BUANAINDONESIA.CO.ID.PANDEGLANG – Karang Taruna Kabupaten Pandeglang bekerjasama dengan Forum Komunikasi Pimpinan Kecamatan (Forkopimkec) Angsana, terus berupaya lakukan pencegahan terjadinya Perundungan atau Bullying dan kenakalan dengan mengadakan sosialisasi ke sekolah-sekolah yang berada di wilayah hukum Polsek Angsana.

Advertisement

Pelaksanaan sosialisasi tersebut digelar di Sekolah Menengah Pertama Negeri 2 Angsana, Kabupaten Pandeglang, pada Jum’at 20 Oktober 2023.

Wakil Ketua Karang Taruna Kabupaten Pandeglang, Beni Madsira SH mengatakan bahwa kegiatan sosialisasi tersebut untuk mencegah terjadinya perundungan atau Bullying yang kerap terjadi di lingkungan sekolah.

“Dengan adanya beberapa kejadian tindakan Bullying di sekolah, maka kami dari Karang Taruna Kabupaten Pandeglang mengadakan kegiatan sosialisasi tentang bahaya Bullying dan Perundungan di Kecamatan Angsana dan berkoordinasi dengan Polsek Angsana untuk melaksanakan sosialisasi kepada siswa-siswi di SMPN 2 Angsana,” katanya.

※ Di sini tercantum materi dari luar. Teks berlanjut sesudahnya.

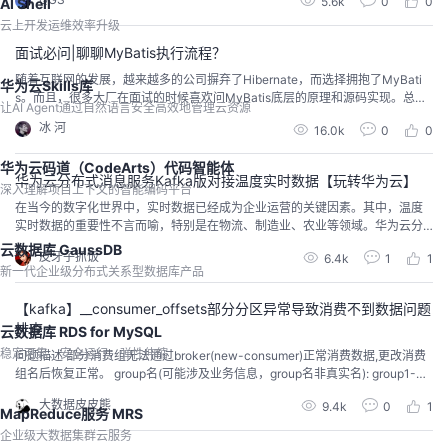
5.6k
0
0
AI Shell
云上开发运维效率升级
面试必问|聊聊MyBatis执行流程？
随着互联网的发展，越来越多的公司摒弃了Hibernate，而选择拥抱了MyBati
华为云Skills库
s。而且，很多大厂在面试的时候喜欢问MyBatis底层的原理和源码实现。总
让AI Agent通过自然语言安全高效地管理云资源
之，MyBatis几乎成为了Java开发人员必须深入掌握的框架技术，今天，我们
冰 河
16.0k
0
0
就一起来深入分析MyBatis源码。文章有点长，建议先收藏后慢慢研究。整体三
万字左右，全程高能，小伙伴们可慢慢研究。
华为云码道（CodeArts）代码智能体
华为云分布式消息服务Kafka版对接温度实时数据【玩转华为云】
深入理解项目上下文的智能编码平台
在当今的数字化世界中，实时数据已经成为企业运营的关键因素。其中，温度
实时数据的重要性不言而喻，特别是在物流、制造业、农业等领域。华为云分
布式消息服务Kafka版作为一种高效、可靠的消息队列服务，可以帮助企业实现
云数据库 GaussDB
皮牙子抓饭
6.4k
1
1
对温度实时数据的实时采集、传输和处理。本文将详细介绍如何使用华为云分
新一代企业级分布式关系型数据库产品
布式消息服务Kafka版对接温度实时数据。一、华为云分布式消息服务Kafka版
介绍华为云分布式消息服务Kafka版是...
【kafka】__consumer_offsets部分分区异常导致消费不到数据问题
排查
云数据库 RDS for MySQL
稳定可靠、安全运行、弹性伸缩
问题描述 部分消费组无法通过broker(new-consumer)正常消费数据,更改消费
组名后恢复正常。 group名(可能涉及业务信息，group名非真实名): group1-打
马赛克 group2-打马赛克 kafka版本: 0.9.0.1
大数据皮皮熊
9.4k
0
1
MapReduce服务 MRS
企业级大数据集群云服务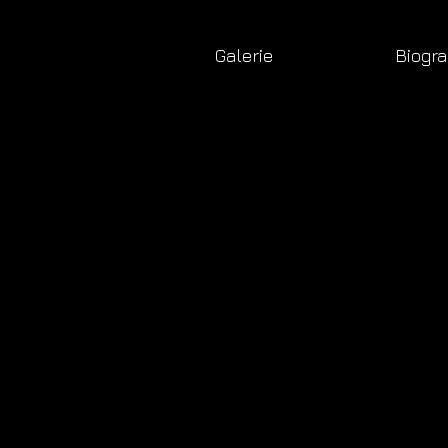
Galerie
Biogra
m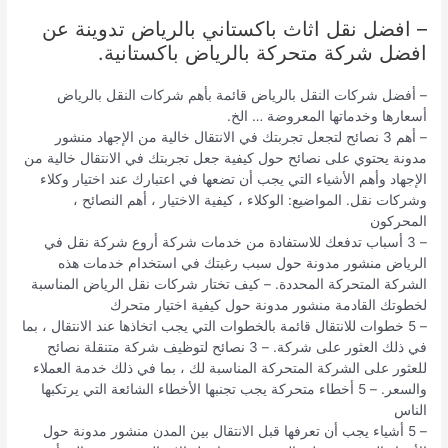
– افضل نقل اثاث باكستاني بالرياض تدوينة عن
افضل شركة متحركة بالرياض باكستانية.
– أفضل شركات النقل بالرياض قائمة بأهم شركات النقل بالرياض
أسعارها وخدماتها المعروضة … الخ.
– أهم 3 نصائح لتجعل تجربتك في الانتقال خالية من الإجهاد منشور
مدونة يحتوي على نصائح حول كيفية جعل تجربتك في الانتقال خالية من
الإجهاد وأهم الأشياء التي يجب أن تضعها في اعتبارك عند اختيار وكلاء
وشركات نقل. المواضيع: الوكلاء ، كيفية الاختيار ، أهم النصائح ،
المحركون
– 3 أسباب تدفعك للاستفادة من خدمات شركة أروع شركة نقل في
الرياض منشور مدونة حول سبب رغبتك في استخدام خدمات هذه
الشركة المتحركة المحددة. – كيف تختار شركات نقل الرياض المناسبة
لخطوتك القادمة منشور مدونة حول كيفية اختيار متحرك
– 5 خطوات للانتقال قائمة بالخطوات التي يجب اتخاذها عند الانتقال ، بما
في ذلك العثور على شركة. – 3 نصائح لتوظيف شركة متنقلة نصائح
للعثور على الشركة المتحركة المناسبة لك ، بما في ذلك خدمة العملاء
والسعر. – 5 أخطاء متحركة يجب تجنبها الأخطاء الشائعة التي يرتكبها
الناس
– 5 أشياء يجب أن تعرفها قبل الانتقال بين المدن منشور مدونة حول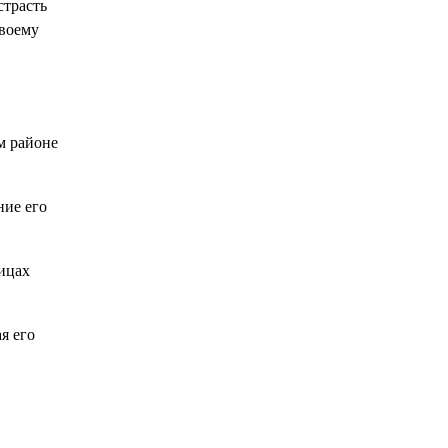
страсть
своему
м районе
ние его
ицах
я его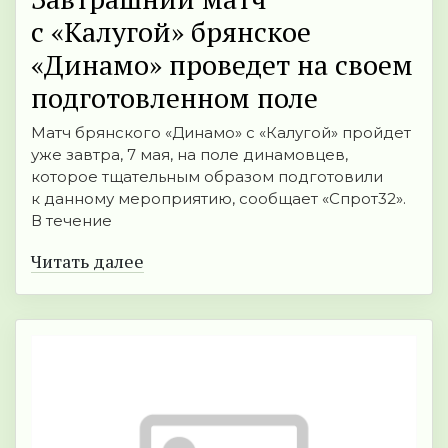
с «Калугой» брянское
«Динамо» проведет на своем
подготовленном поле
Матч брянского «Динамо» с «Калугой» пройдет
уже завтра, 7 мая, на поле динамовцев,
которое тщательным образом подготовили
к данному мероприятию, сообщает «Спрот32».
В течение
Читать далее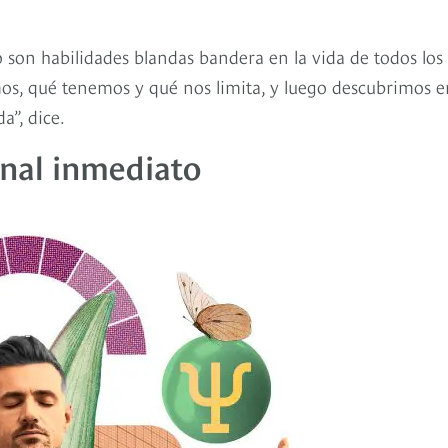
son habilidades blandas bandera en la vida de todos los
, qué tenemos y qué nos limita, y luego descubrimos e
a”, dice.
nal inmediato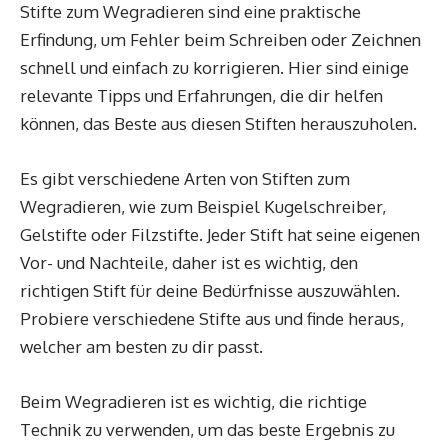
Stifte zum Wegradieren sind eine praktische
Erfindung, um Fehler beim Schreiben oder Zeichnen
schnell und einfach zu korrigieren. Hier sind einige
relevante Tipps und Erfahrungen, die dir helfen
können, das Beste aus diesen Stiften herauszuholen.
Es gibt verschiedene Arten von Stiften zum
Wegradieren, wie zum Beispiel Kugelschreiber,
Gelstifte oder Filzstifte. Jeder Stift hat seine eigenen
Vor- und Nachteile, daher ist es wichtig, den
richtigen Stift für deine Bedürfnisse auszuwählen.
Probiere verschiedene Stifte aus und finde heraus,
welcher am besten zu dir passt.
Beim Wegradieren ist es wichtig, die richtige
Technik zu verwenden, um das beste Ergebnis zu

Dirinya menegaskan, jika aksi Bullying yang dilakukan oleh siswa terhadap teman sekolahnya sangat membahayakan dan sangat berpengaruh negativ terhadap dunia pendidikan.

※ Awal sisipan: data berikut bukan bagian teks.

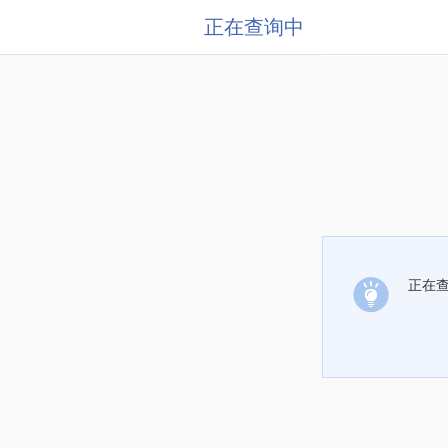
正在查询中
正在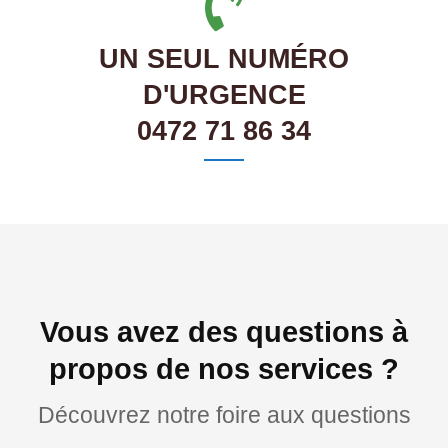
UN SEUL NUMÉRO
D'URGENCE
0472 71 86 34
Vous avez des questions à
propos de nos services ?
Découvrez notre foire aux questions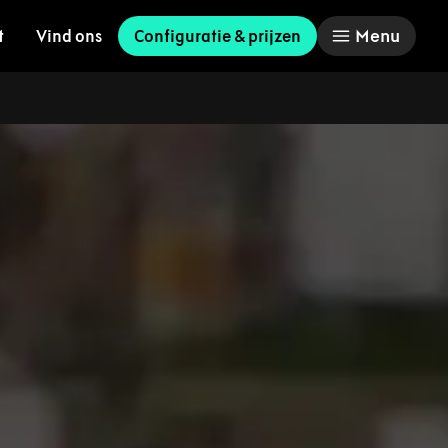
Menu
t
Vind ons
Configuratie & prijzen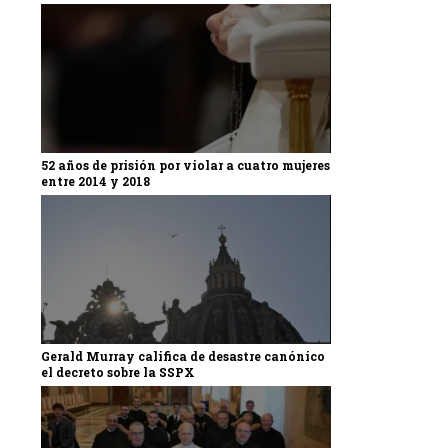
52 años de prisión por violar a cuatro mujeres
entre 2014 y 2018
Gerald Murray califica de desastre canónico
el decreto sobre la SSPX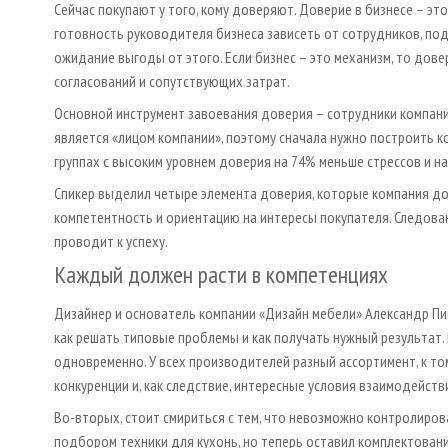
Сейчас покупают у того, кому доверяют. Доверие в бизнесе – эт
готовность руководителя бизнеса зависеть от сотрудников, по
ожидание выгоды от этого. Если бизнес – это механизм, то дове
согласований и сопутствующих затрат.
Основной инструмент завоевания доверия – сотрудники компани
является «лицом компании», поэтому сначала нужно построить к
группах с высоким уровнем доверия на 74% меньше стрессов и н
Спикер выделил четыре элемента доверия, которые компания до
компетентность и ориентацию на интересы покупателя. Следова
проводит к успеху.
Каждый должен расти в компетенциях
Дизайнер и основатель компании «Дизайн мебели» Александр Пи
как решать типовые проблемы и как получать нужный результат.
одновременно. У всех производителей разный ассортимент, к т
конкуренции и, как следствие, интересные условия взаимодейств
Во-вторых, стоит смириться с тем, что невозможно контролиров
подбором техники для кухонь, но теперь оставил комплектовани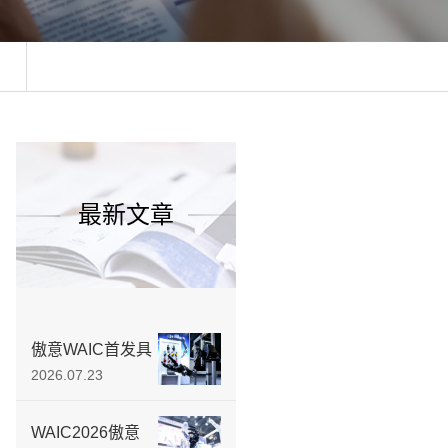
最新文章
傲意WAIC首发具
身智能教育产品
2026.07.23
矩阵，从“第一颗
螺丝”教起，培养
WAIC2026傲意
实战型工程师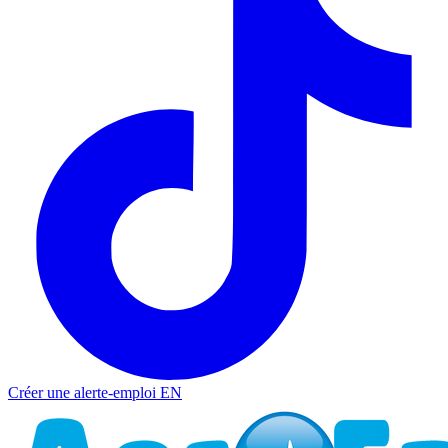
Créer une alerte-emploi
EN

“Berita adanya kejadian Perundungan atau Bullying itu, sangat mengkhawatirkan sekali. Utuk itu, kami berupaya lakukan pencegahan dengan sosialisasi dan edukasi ke sekolah-sekolah. Mudah-mudahan di daerah Angsana khususnya, umumnya di Kabupaten Pandeglang, tidak terjadi hal-hal Perundungan serta kenakalan remaja lainnya,” ucap Beni.

Di tempat yang sama, Kapolsek Angsana, AKP Eman Rahman menjelaskan, bahwa pemahaman terhadap perundungan di lingkungan sekolah harus terus disosialisasikan agar sepenuhnya dapat dipahami oleh pelajar.

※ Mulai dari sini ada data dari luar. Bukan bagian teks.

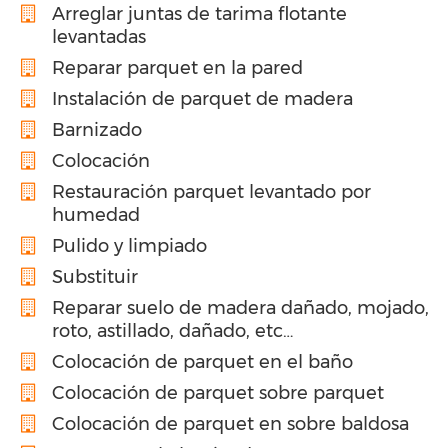
Arreglar juntas de tarima flotante
levantadas
Reparar parquet en la pared
Instalación de parquet de madera
Barnizado
Colocación
Restauración parquet levantado por
humedad
Pulido y limpiado
Substituir
Reparar suelo de madera dañado, mojado,
roto, astillado, dañado, etc…
Colocación de parquet en el baño
Colocación de parquet sobre parquet
Colocación de parquet en sobre baldosa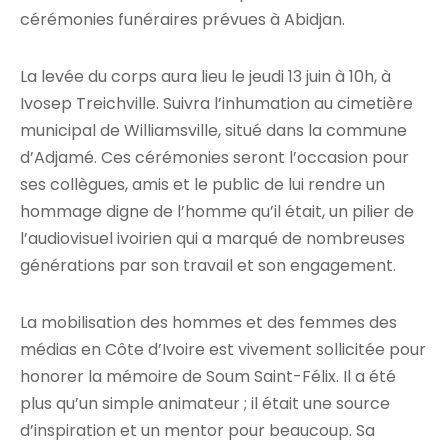
cérémonies funéraires prévues à Abidjan.
La levée du corps aura lieu le jeudi 13 juin à 10h, à
Ivosep Treichville. Suivra l’inhumation au cimetière
municipal de Williamsville, situé dans la commune
d’Adjamé. Ces cérémonies seront l’occasion pour
ses collègues, amis et le public de lui rendre un
hommage digne de l’homme qu’il était, un pilier de
l’audiovisuel ivoirien qui a marqué de nombreuses
générations par son travail et son engagement.
La mobilisation des hommes et des femmes des
médias en Côte d’Ivoire est vivement sollicitée pour
honorer la mémoire de Soum Saint-Félix. Il a été
plus qu’un simple animateur ; il était une source
d’inspiration et un mentor pour beaucoup. Sa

“Perundungan di sekolah, sebagaimana dijelaskan oleh Ketua Karang Taruna, adalah perilaku berulang yang merugikan atau menyakiti seseorang secara fisik, verbal, sosial, emosional, atau psikologis dalam konteks lingkungan pendidikan,” ungkapnya.

Menurutnya, hal tersebut merupakan bagian dari komitmen Polri untuk menjaga keamanan dan kesejahteraan anak-anak di sekolah.

“Dengan mengedukasi siswa-siswi dan guru-guru tentang bahaya Bullying, diharapkan akan tercipta lingkungan belajar yang lebih aman dan mendukung pertumbuhan anak-anak secara positif. Kami berharap, upaya ini akan menjadi contoh bagi sekolah-sekolah lainnya dalam memerangi Bullying dan melindungi generasi muda Indonesia,” tutup AKP Eman Rahman.

Hadir dalam kegiatan tersebut Kapolsek Angsana, AKP Eman Rahman, Danramil diwakili Serda Tata Subrata, Camat Angsana di wakili MP Encep Agus R, Kepala sekolah SMPN 2 Angsana Osa, serta Anggota Polsek Angsana Brigadir Ruston Bripka Gilingging Kanit Propos Polsek Angsana.